I use multiple survey waves (2006, 2011, 2016), the confidential location of the women, and the universe of Mexican pharmacies to identify those who gained access to a pharmacy between 2011 and 2016. I estimate the effect of a pharmacy opening on fertility, violence, and separation in a difference-in-difference framework, using variation across time and access to pharmacies.

First, I show that a pharmacy opening is effective at reducing the probability of becoming a mother. I then test the three predictions of the model. The first prediction is the effect of motherhood on current violence. I use a binary outcome variable indicating whether the woman experienced physical violence in the last twelve months. Consistent with both channels, a pharmacy opening reduces the probability of currently experiencing physical violence.

The second prediction is the effect of motherhood on men’s violent behavior. I use women’s relationship history and violence history to identify whether the partner from five years before the survey (before the pharmacy opening) was physically violent at any point in the relationship. The direct channel predicts a negative coefficient in this variable since fewer men become violent due to the pharmacy opening. The selection channel predicts a coefficient of zero, as having a child does not change men’s propensity to exert violence. Consistent with the selection channel, I find women in the treatment and control groups are equally likely to have experienced violence with their partner before the pharmacy opening.

Lastly, to test women’s separation behavior, I use an outcome variable of whether a woman had a breakup in the last five years.
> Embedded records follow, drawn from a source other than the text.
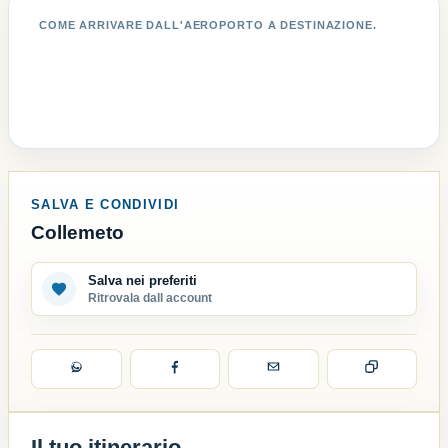
COME ARRIVARE DALL'AEROPORTO A DESTINAZIONE.
SALVA E CONDIVIDI
Collemeto
Salva nei preferiti
Ritrovala dall account
Il tuo itinerario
Under the direct channel, a pharmacy opening would result in a decrease in the probability of breakup, as fewer men become violent, leading to lower separation rates. The selection channel predicts a positive coefficient, as delaying pregnancy allows women time to learn if their partner is violent and leave. Consistent with the selection channel, I find that pharmacy access increases the probability of breakup.

Figure 2: Effect of pharmacy access

I also show that treatment and control groups followed parallel trends before the pharmacy openings and perform two placebo exercises. First, I use recent mothers prior to the pharmacy opening as a placebo group. These women had access to all services that a pharmacy provides, but the timing of the opening was after they became mothers. For this group, I find no effect on fertility, violence, or separation. To rule out that other unobserved factors correlated with a pharmacy opening affect mothers and non-mothers differently, I estimate the effect of other business openings (e.g., bakery, hardware store) on non-mothers. Only a pharmacy opening, not other business openings, has the expected effects on fertility, violence, and separation.

Implications for Policy

I find that motherhood increases the risk of experiencing violence mainly through the selection channel: men are violent regardless of fatherhood, but motherhood increases separation costs for women. My results suggest that policies which strengthen women’s control over their fertility can reduce the incidence of IPV by enabling them to leave violent relationships before they are locked in by motherhood.